Richard Neal et al (2015) British Journal of Cancer 112, S92–S107. doi:10.1038/bjc.2015.48

This study found breast, colorectal, head and neck, testicular and melanoma cancers had the greatest number of reports showing an association between shorter times to diagnosis and more favourable outcomes. This is the first review of its kind to encompass many cancer types; as a result, the authors believe that efforts to expedite the diagnosis of symptomatic cancer could well lead to benefits for patients, including earlier stage diagnosis, greater survival, and improved quality of life. 

Use of the English urgent referral pathway for suspected cancer and mortality in patients with cancer: cohort study.

Henrik Møller et al (2015) BMJ 351:h5102 doi: 10.1136/bmj.h5102

This study concluded that use of the urgent referral pathway could be efficacious.  Analysis of the mortality of more than 200,000 patients with cancer in England showed that the propensity of general practices to use the urgent referral pathway for suspected cancer was associated with the mortality outcome of their patients. General practices that consistently have a low propensity to use urgent referrals could consider increasing the use of this pathway to improve the survival of their cancer patients. 

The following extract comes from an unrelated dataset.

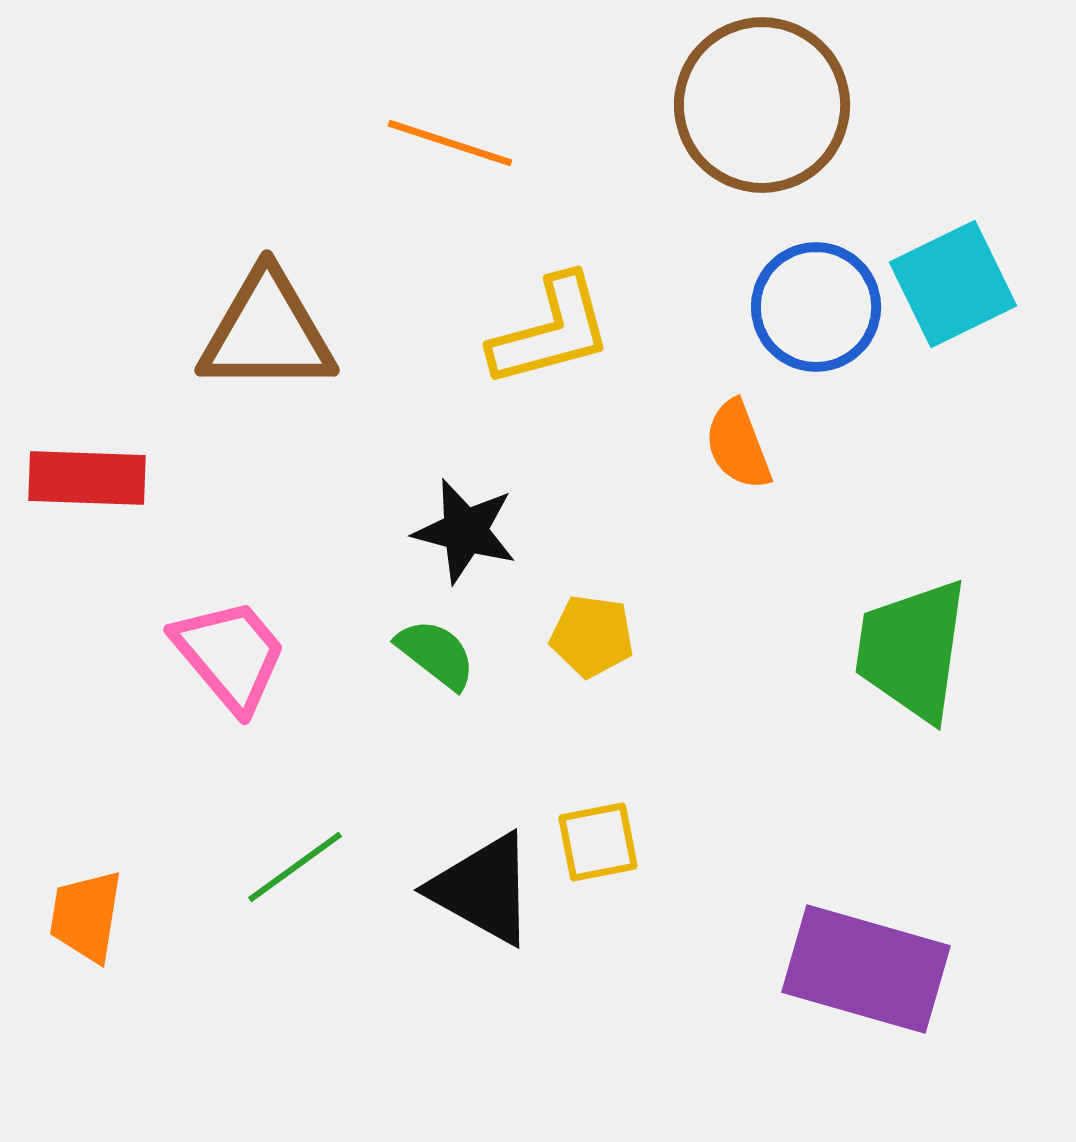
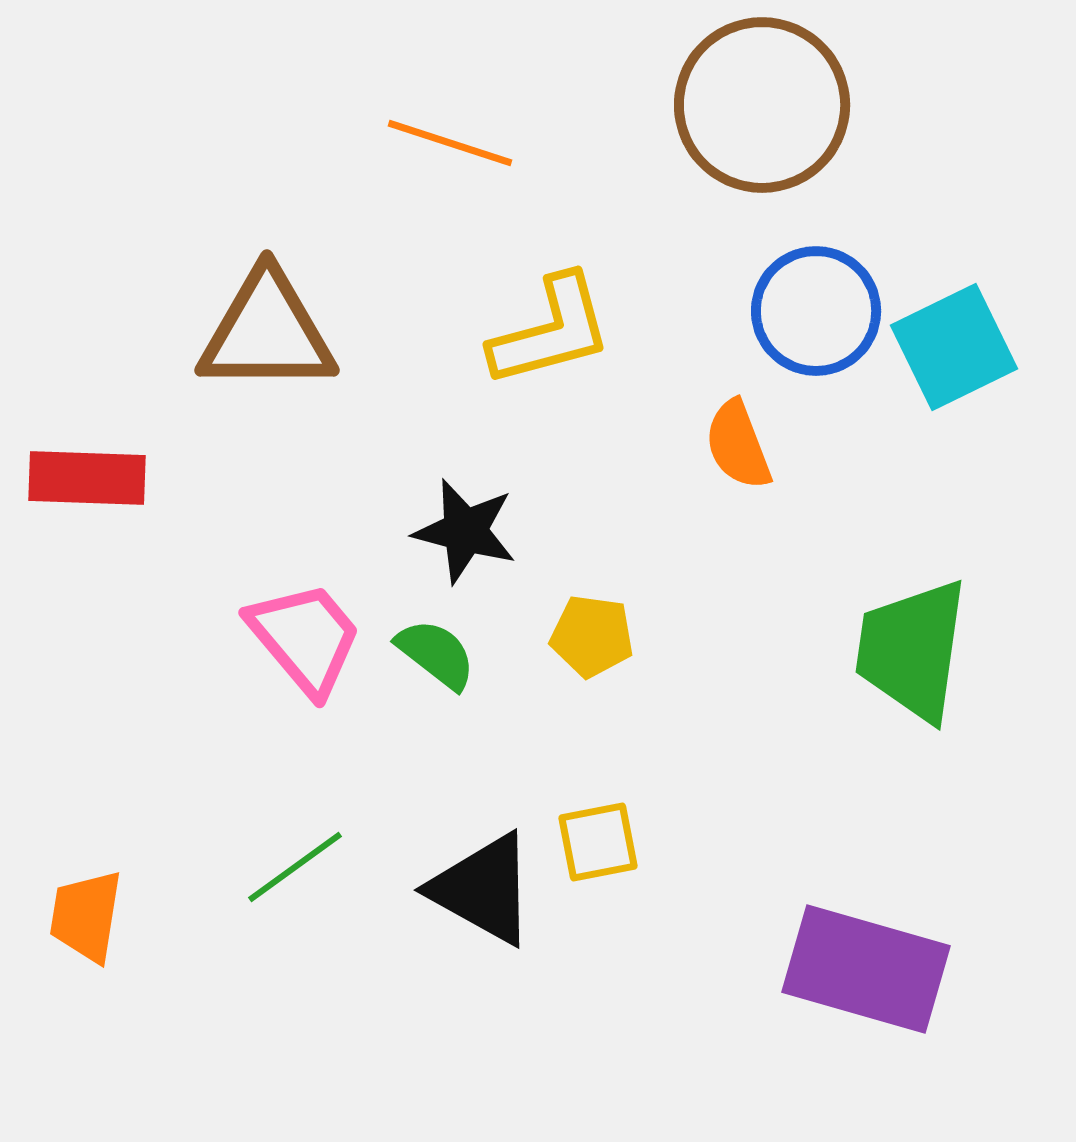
cyan square: moved 1 px right, 63 px down
blue circle: moved 4 px down
pink trapezoid: moved 75 px right, 17 px up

Applying symptom appraisal models to understand socio-demographic differences in responses to possible cancer symptoms

Katriina Whitaker et al (2015) British Journal of Cancer 112(Suppl 1): S27–S34 doi:10.1038/bjc.2015.39

The study found lower socioeconomic status, older age and males were all associated with lower health literacy generally and lower cancer symptom knowledge. A better understanding of the processes through which people interpret their symptoms, and the way these processes differ by sociodemographic factors, could help guide the development of interventions aiming to reduce inequalities in cancer outcomes.